Pablo nodded. “It does no good to bring someone on board without the capability for the work, only to later blame that person for underperformance.”
“If that is the case,” I picked up the unspoken question, “then why do managers struggle finding the right fit for the role.”
“They struggle,” Pablo replied, “because they rarely sit down and figure out the work. Most managers see work as a series of task assignments. Do this, do that. No more. Following the task assignment, the manager often asks, ‘So, do you know what to do?'”
“You see, it slips by so easily. That question barely begs understanding. The question from the manager should more properly be, ‘In completing this task assignment, what decisions will you have to make?
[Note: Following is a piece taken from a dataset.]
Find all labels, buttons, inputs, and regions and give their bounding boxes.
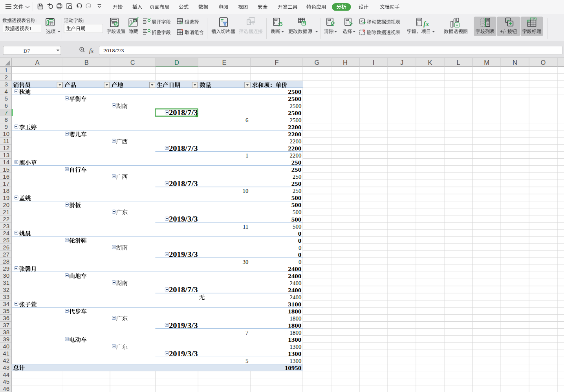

What problems will you have to solve?’ Most managers miss that completely.”
“But, if the team member knows what to do, what decisions are left?”
“See, even you, my most aware friend, have overlooked discretion built into the work. There is always appropriate decision making at every level of work. Take a fork lift driver, and a pallet to be moved from point A to point B,” Pablo laid out.
“I got it.”
“Do you?” Pablo pushed back. “What decisions are to be made by the forklift driver?”
“It’s obvious,” I said. “Am I moving the right pallet to where it needs to be placed?”
“You’re right, that is the obvious question,” Pablo started. “And, let’s look at some other questions, any one of which could create failure.
- How heavy is the pallet?
- Is the pallet properly balanced?
- Is my forklift rated to handle the weight of the load?
- Will the size of the pallet, plus a safety buffer, clear the designated pathway to location B?
- Are there unanticipated obstacles that might temporarily be blocking the pathway?
- Are there any over height restrictions to the movement?
- Will this move require flag walkers during movement?
- Is the forklift in operating order?
- Are all safety signals, warning lights and sounds operating?
- Am I wearing appropriate PPE during the move?
- Is the designated point B a permanent location within a specified perimeter? Or a temporary staging area that must be flagged for safety?”
“Okay, okay,” I laughed. “I get it.”
“Most managers rarely sit down and figure it out,” Pablo was adamant. “What’s the work? What decisions have to be made? What problems have to be solved?”